High school freshman Tim Scott could not afford Chick-fil-A sandwiches back in 1981, but the French fries were good and inexpensive. Eating those fries made him a success, a conservative and an odds-on favorite to be the next congressman from Charleston, S.C.

Mr. Scott has been garnering attention because he is a black Republican who won a primary over the son of the late one-time segregationist Sen. Strom Thurmond. South Carolina acquaintances, though, are coming out of the woodwork to say Mr. Scott bears watching not because he is black but because he’s the real deal: industrious, principled, consistent, thoughtful. In a word, authentic.

But to hear him tell it, it all began with the fries.

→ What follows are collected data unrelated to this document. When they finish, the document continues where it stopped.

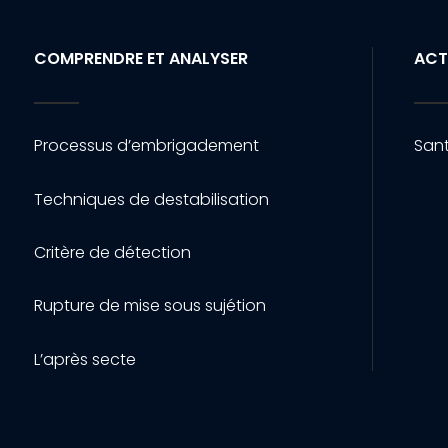
COMPRENDRE ET ANALYSER
ACT
Processus d’embrigadement
Sant
Techniques de destabilisation
Critère de détection
Rupture de mise sous sujétion
L’après secte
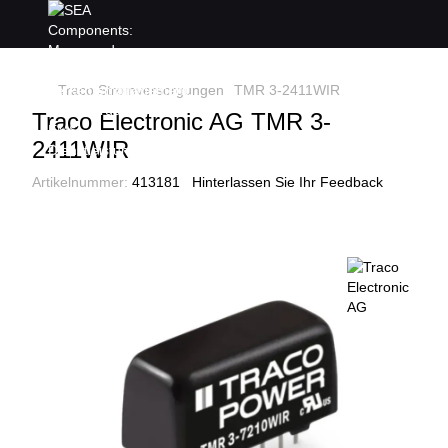
Traco Stromversorgungen
TMR 3-2411WIR
Traco Electronic AG TMR 3-
2411WIR
Artikelnummer:
413181
Hinterlassen Sie Ihr Feedback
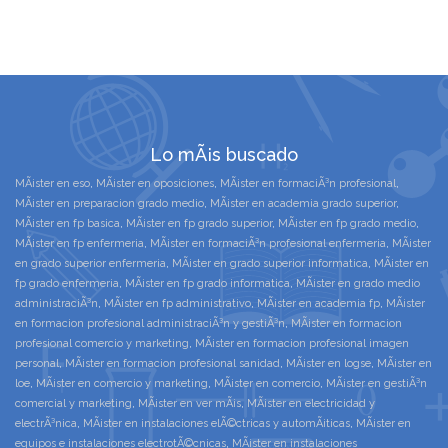
Lo mÃ¡s buscado
MÃ¡ster en eso
,
MÃ¡ster en oposiciones
,
MÃ¡ster en formaciÃ³n profesional
,
MÃ¡ster en preparacion grado medio
,
MÃ¡ster en academia grado superior
,
MÃ¡ster en fp basica
,
MÃ¡ster en fp grado superior
,
MÃ¡ster en fp grado medio
,
MÃ¡ster en fp enfermeria
,
MÃ¡ster en formaciÃ³n profesional enfermeria
,
MÃ¡ster
en grado superior enfermeria
,
MÃ¡ster en grado superior informatica
,
MÃ¡ster en
fp grado enfermeria
,
MÃ¡ster en fp grado informatica
,
MÃ¡ster en grado medio
administraciÃ³n
,
MÃ¡ster en fp administrativo
,
MÃ¡ster en academia fp
,
MÃ¡ster
en formacion profesional administraciÃ³n y gestiÃ³n
,
MÃ¡ster en formacion
profesional comercio y marketing
,
MÃ¡ster en formacion profesional imagen
personal
,
MÃ¡ster en formacion profesional sanidad
,
MÃ¡ster en logse
,
MÃ¡ster en
loe
,
MÃ¡ster en comercio y marketing
,
MÃ¡ster en comercio
,
MÃ¡ster en gestiÃ³n
comercial y marketing
,
MÃ¡ster en ver mÃ¡s
,
MÃ¡ster en electricidad y
electrÃ³nica
,
MÃ¡ster en instalaciones elÃ©ctricas y automÃ¡ticas
,
MÃ¡ster en
equipos e instalaciones electrotÃ©cnicas
,
MÃ¡ster en instalaciones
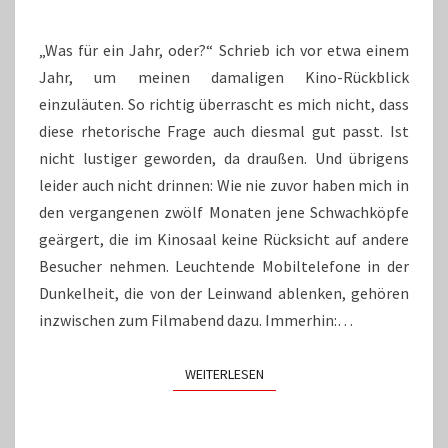
„Was für ein Jahr, oder?“ Schrieb ich vor etwa einem
Jahr, um meinen damaligen Kino-Rückblick
einzuläuten. So richtig überrascht es mich nicht, dass
diese rhetorische Frage auch diesmal gut passt. Ist
nicht lustiger geworden, da draußen. Und übrigens
leider auch nicht drinnen: Wie nie zuvor haben mich in
den vergangenen zwölf Monaten jene Schwachköpfe
geärgert, die im Kinosaal keine Rücksicht auf andere
Besucher nehmen. Leuchtende Mobiltelefone in der
Dunkelheit, die von der Leinwand ablenken, gehören
inzwischen zum Filmabend dazu. Immerhin:…
WEITERLESEN
WEITERLESEN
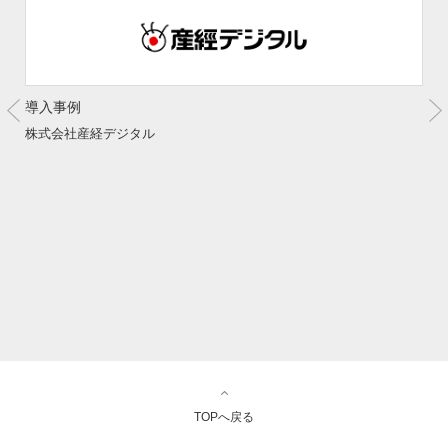
導入事例
株式会社産経デジタル
TOPへ戻る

Mr. Scott’s parents were split – his father was in the Air Force in Colorado – and his mother, he said, worked two eight-hour shifts daily. “She was a nurse’s assistant cleaning up other people’s feces,” he said. “That’s nobody’s definition of fun.” Despite her example of hard work, though, his own schoolwork showed no signs of similar dedication. “I literally failed four subjects at once: world geography, civics, Spanish and English. Those last two subjects showed I wasn’t bilingual, I was bi-ignorant.”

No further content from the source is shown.